-------- Input for this task --------

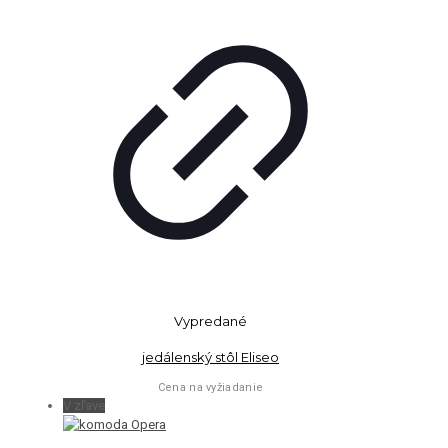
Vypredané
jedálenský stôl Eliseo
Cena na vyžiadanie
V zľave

--------
-------- Input for this task --------

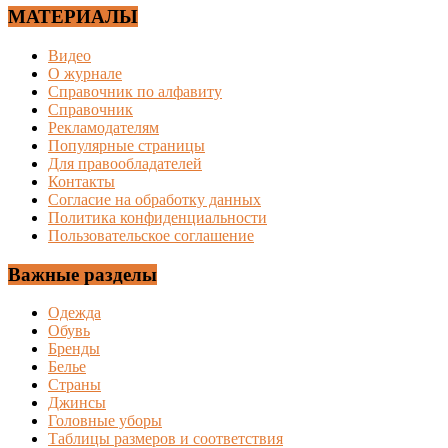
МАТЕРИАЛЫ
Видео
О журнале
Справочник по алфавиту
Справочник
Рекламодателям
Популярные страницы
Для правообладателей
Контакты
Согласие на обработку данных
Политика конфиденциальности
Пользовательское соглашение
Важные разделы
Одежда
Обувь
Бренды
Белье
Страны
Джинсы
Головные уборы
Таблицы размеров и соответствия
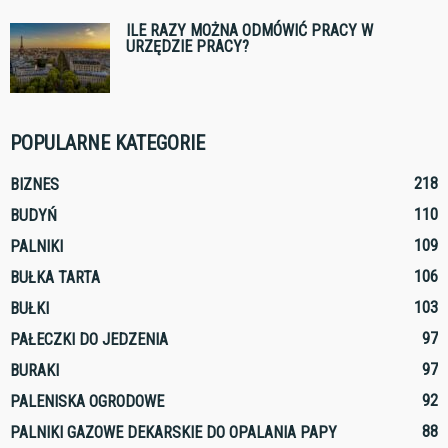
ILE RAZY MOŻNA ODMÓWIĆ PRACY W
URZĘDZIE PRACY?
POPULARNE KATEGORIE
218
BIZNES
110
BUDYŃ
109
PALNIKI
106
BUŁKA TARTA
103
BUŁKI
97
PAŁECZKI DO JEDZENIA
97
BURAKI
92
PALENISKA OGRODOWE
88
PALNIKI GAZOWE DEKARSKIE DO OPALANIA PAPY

--------

**About this task**:
Retype the entries above exactly, but only from the line containing "URZĘDZIE PRACY?" through the line containing "PALNIKI GAZOWE DEKARSKIE DO OPALANIA PAPY", both included.

**Completed exercise**:
URZĘDZIE PRACY?
POPULARNE KATEGORIE
218
BIZNES
110
BUDYŃ
109
PALNIKI
106
BUŁKA TARTA
103
BUŁKI
97
PAŁECZKI DO JEDZENIA
97
BURAKI
92
PALENISKA OGRODOWE
88
PALNIKI GAZOWE DEKARSKIE DO OPALANIA PAPY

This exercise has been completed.